MCP Makes It Universal
Here’s an example config (works the same for Roocode, Claude Desktop, Cursor, etc.):
{
"mcpServers": {
"42context": {
"command": "42context",
"args": [
"server",
"--transport",
"stdio"
],
// DSPy-style LLM judgment for better result ranking (a new feature)
"env": {
"NODE_ENV": "production",
"LLM_API_KEY": "",
"LLM_BASE_URL": "",
"LLM_PROVIDER": "custom",
"LLM_MODEL": ""
},
"disabled": false,
"autoApprove": [],
"alwaysAllow": [
"code_search",
"context_analysis",
"find_related_code",
"find_implementations"
]
}
}
}
That’s it. Now any MCP-compatible AI agent can call four tools (was thinking of adding more tools in the future for other advanced functionalities):
code_search: Semantic code retrievalcontext_analysis: Code structure and complexity analysisfind_related_code: Discover related implementationsfind_implementations: Find all implementations of an interface
The same MCP server works with Roocode, Claude Desktop, Cursor, Cline, VS Code extensions, or any MCP-compatible client. Build once, integrate everywhere.
Try It Yourself
Install and run:
# Install globally
npm install -g @aaswe/42context-engine
# Start components (ChromaDB in Docker)
42context start-components --detached
# Index your codebase
42context index /path/to/your/code --recursive
# Start MCP server for AI agents
42context server --transport stdio
Or just semantic search from CLI:
42context search "authentication flow" --language java --top-k 10
The project is on GitHub and NPM.
What I Learned
Context windows are the bottleneck: Even with 200k tokens, you can’t fit a real codebase. RAG can solve this somehow…

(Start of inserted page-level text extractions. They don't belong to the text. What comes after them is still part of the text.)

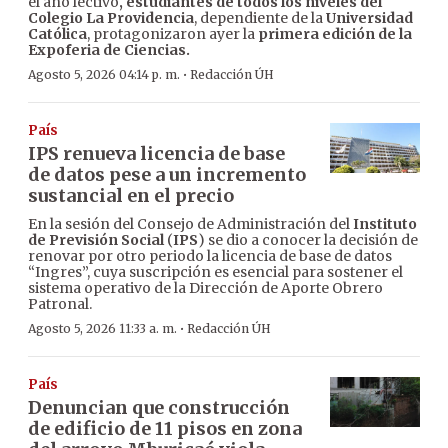
el año lectivo
, estudiantes de todos los niveles del
Colegio La Providencia
, dependiente de la
Universidad
Católica
, protagonizaron ayer la
primera edición de la
Expoferia de Ciencias.
·
Agosto 5, 2026 04:14 p. m.
Redacción ÚH
País
IPS renueva licencia de base
de datos pese a un incremento
sustancial en el precio
En la sesión del Consejo de Administración del
Instituto
de Previsión Social
(
IPS
) se dio a conocer la decisión de
renovar por otro periodo la licencia de base de datos
“Ingres”, cuya suscripción es esencial para sostener el
sistema operativo de la Dirección de Aporte Obrero
Patronal.
·
Agosto 5, 2026 11:33 a. m.
Redacción ÚH
País
Denuncian que construcción
de edificio de 11 pisos en zona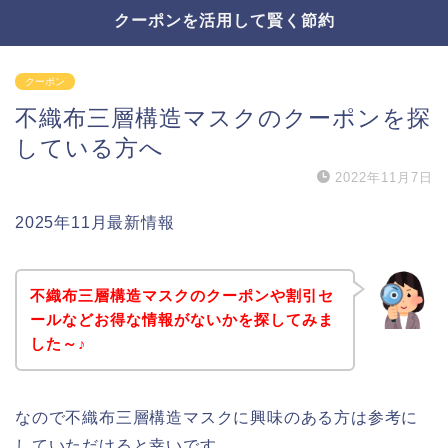
クーポンを活用して賢く節約
クーポン
不織布三層構造マスクのクーポンを探
している方へ
2022年11月7日
2025年11月最新情報
不織布三層構造マスクのクーポンや割引セ
ールなどお得な情報がないかを探してみま
した～♪
なので不織布三層構造マスクに興味のある方は参考に
していただけると幸いです。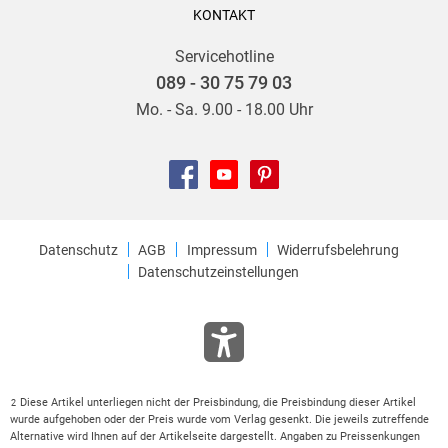
KONTAKT
Servicehotline
089 - 30 75 79 03
Mo. - Sa. 9.00 - 18.00 Uhr
Datenschutz
AGB
Impressum
Widerrufsbelehrung
Datenschutzeinstellungen
Diese Artikel unterliegen nicht der Preisbindung, die Preisbindung dieser Artikel
2
wurde aufgehoben oder der Preis wurde vom Verlag gesenkt. Die jeweils zutreffende
Alternative wird Ihnen auf der Artikelseite dargestellt. Angaben zu Preissenkungen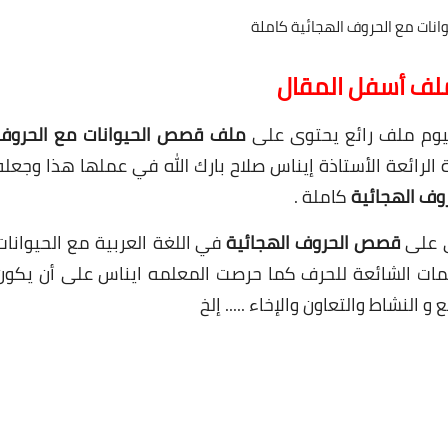
ات مع الحروف الهجائية كاملة
ملف أسفل المقال
ليوم ملف رائع يحتوى على
ملف قصص الحيوانات مع الحروف
الرائعة الأستاذة إيناس صلاح بارك الله في عملها هذا وجعله
وف الهجائية
كاملة .
ى على
قصص الحروف الهجائية
في اللغة العربية مع الحيوانات
مات الشائعة للحرف كما حرصت المعلمه ايناس على أن يكون
لنشاط والتعاون والإخاء ..... إلخ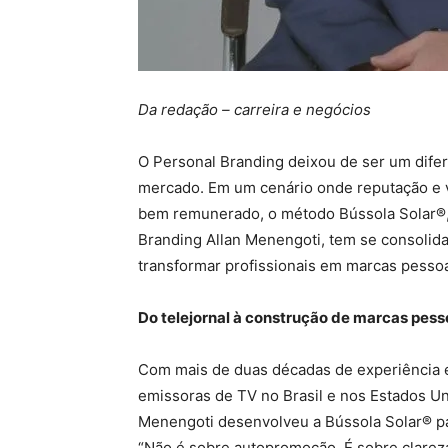
Da redação – carreira e negócios
O Personal Branding deixou de ser um difer
mercado. Em um cenário onde reputação e 
bem remunerado, o método Bússola Solar®, c
Branding Allan Menengoti, tem se consolid
transformar profissionais em marcas pessoai
Do telejornal à construção de marcas pess
Com mais de duas décadas de experiência
emissoras de TV no Brasil e nos Estados Un
Menengoti desenvolveu a Bússola Solar® par
“Não é sobre autopromoção. É sobre clareza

Semantic retrieval works: Vector embeddings capture meaning. “user authentication” finds validateCredentials()
Memory management is hard: ML models leak memory in surprising ways. You need explicit cleanup, coordinated GC, and pressure monitoring.

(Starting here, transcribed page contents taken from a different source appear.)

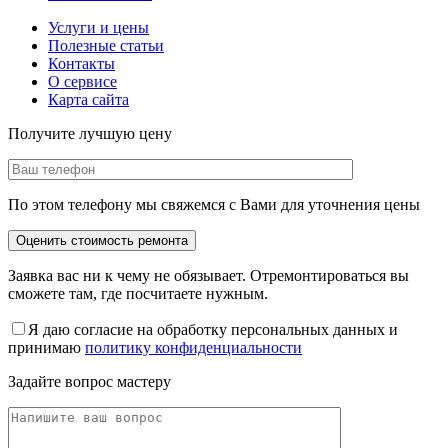
Услуги и цены
Полезные статьи
Контакты
О сервисе
Карта сайта
Получите лучшую цену
По этом телефону мы свяжемся с Вами для уточнения цены
Заявка вас ни к чему не обязывает. Отремонтироваться вы
сможете там, где посчитаете нужным.
Я даю согласие на обработку персональных данных и
принимаю
политику конфиденциальности
Задайте вопрос мастеру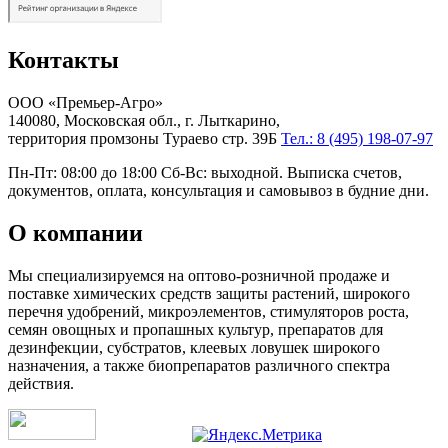
Контакты
ООО «Премьер-Агро»
140080, Московская обл., г. Лыткарино,
территория промзоны Тураево стр. 39Б
Тел.: 8 (495) 198-07-97
Пн-Пт: 08:00 до 18:00 Сб-Вс: выходной. Выписка счетов,
документов, оплата, консультация и самовывоз в будние дни.
О компании
Мы специализируемся на оптово-розничной продаже и
поставке химических средств защиты растений, широкого
перечня удобрений, микроэлементов, стимуляторов роста,
семян овощных и пропашных культур, препаратов для
дезинфекции, субстратов, клеевых ловушек широкого
назначения, а также биопрепаратов различного спектра
действия.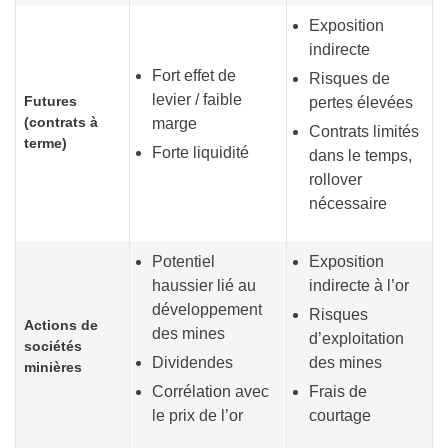
Exposition
indirecte
Fort effet de
Risques de
levier / faible
Futures
pertes élevées
(contrats à
marge
Contrats limités
terme)
Forte liquidité
dans le temps,
rollover
nécessaire
Potentiel
Exposition
haussier lié au
indirecte à l’or
développement
Risques
Actions de
des mines
d’exploitation
sociétés
Dividendes
des mines
minières
Corrélation avec
Frais de
le prix de l’or
courtage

Local is faster: No API calls means no latency. 11ms search feels instant.
MCP is the future: Protocol-based integration beats custom IDE plugins. Build one server, work with every AI agent though can come with some security risk in a remote environment
The fundamental insight: don’t try to fit your codebase in context. use tools that lets AI agents retrieve exactly what they need, when they need it. That’s how you give any coding assistant “knowledge” of 7,620 files while properly managing context limits.